L'homme à la grande robe blanche ornée de broderies dorées nous accompagne dans notre tristesse par les mots d'Amour, de souvenirs, de mémoire. Il est ému et lorsqu'il parle du baptême de cette enfant vive et si souriante, les jeunes élèves tombent dans des malaises profonds. On en évacue deux qui par  leurs sanglots continus ne retrouvant plus leur respiration sont au bord de l'évanouissement.
La famille est au désespoir, le père effondré, le jeune frère  également, les lamentations des amis  de la famille devant ce que l'on nomme injustice...
"si jeunes, si belles, en pleine santé, remplies d'énergie, de projets...."
La vie peut être si dénuée de sens en cet instant.

La fin de la cérémonie est  accompagnée de musique, les fleurs repartent vers leur destination finale, les cercueils font le chemin en sens inverse, un signe de croix, à leur passage, le monde, silencieux, suit le cortège vers le  bas du village,  retenant sa marche, certaines personnes s'expriment, avec beaucoup d'émotion, parlant de ceux qui restent; la voiture de Marie est escortée vers le cimetière par ses jeunes ami(e)s de classe, la rose blanche baissant sa tête paumée et parfumée.

Je quitte  les lieux, aussi discrètement que je suis venue, par les petites rues silencieuses que je connais si bien, l'âme en peine,Marie a du joué ici, lorsqu'elle était gamine, à trappe-trappe, au chat perché, la petite place du haut avec son lavoir où elle a du s'abreuver de cette eau si limpide pour se désaltérer. Un dernier regard sur les voitures fleuries de blanc et de rose pâle qui avancent lentement, sur les jeunes musiciens, défaits mais malgré tout courageux, que je retrouverai vendredi.
Je songe  pleinement aux miens dans mes  pensées...

 Après cette  cérémonie d'adieu, ayant  déplacé quelques cours, il me reste à finir la journée en enseignant à des adultes  sympathiques, plus ou moins en activité ou à la retraite qui pour assouvir leur soif de musique viennent prendre des cours de solfège... Je ne leur parle pas de cette après-midi.

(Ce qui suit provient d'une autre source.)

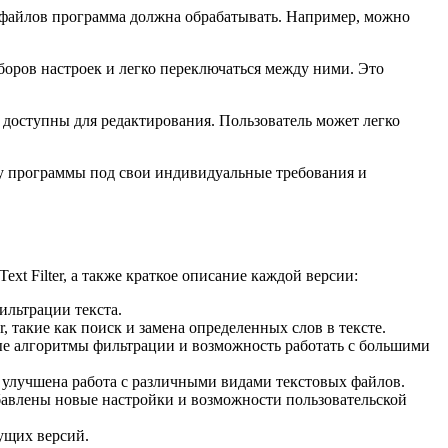
ы файлов программа должна обрабатывать. Например, можно
боров настроек и легко переключаться между ними. Это
и доступны для редактирования. Пользователь может легко
оту программы под свои индивидуальные требования и
xt Filter, а также краткое описание каждой версии:
ильтрации текста.
, такие как поиск и замена определенных слов в тексте.
вые алгоритмы фильтрации и возможность работать с большими
 улучшена работа с различными видами текстовых файлов.
добавлены новые настройки и возможности пользовательской
дущих версий.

Pourquoi ai-je fait un cours si vivant comme si de rien n'était alors que le petit visage rieur de Marie ne me quittait  pas.
Pourquoi ai-je trouvé le ciel si bleu en sortant de l'église, les montagnes de Lucéram plus nettes et plus découpées qu'à l'accoutumé, les couleurs plus lumineuses?
J'ai respiré si profondément dans la fraicheur de l'instant...


La vie a repris son cours, j'ai une pensée d'affection ce soir, pour cette famille en plein désespoir  qui va passer bien du temps à soigner la peine de la perte définitive d'êtres  si chers, si proches, si jeunes.

Et maintenant, en cette fin de journée, j'écris ces quelques mots pour fixer le  souvenir de cette journée, sans larmoyer...
  Je ne t'oublie pas MARIE. 






18 commentaires:

  1. Martine, comme je comprends votre tristesse ce soir...

    Affectueusement.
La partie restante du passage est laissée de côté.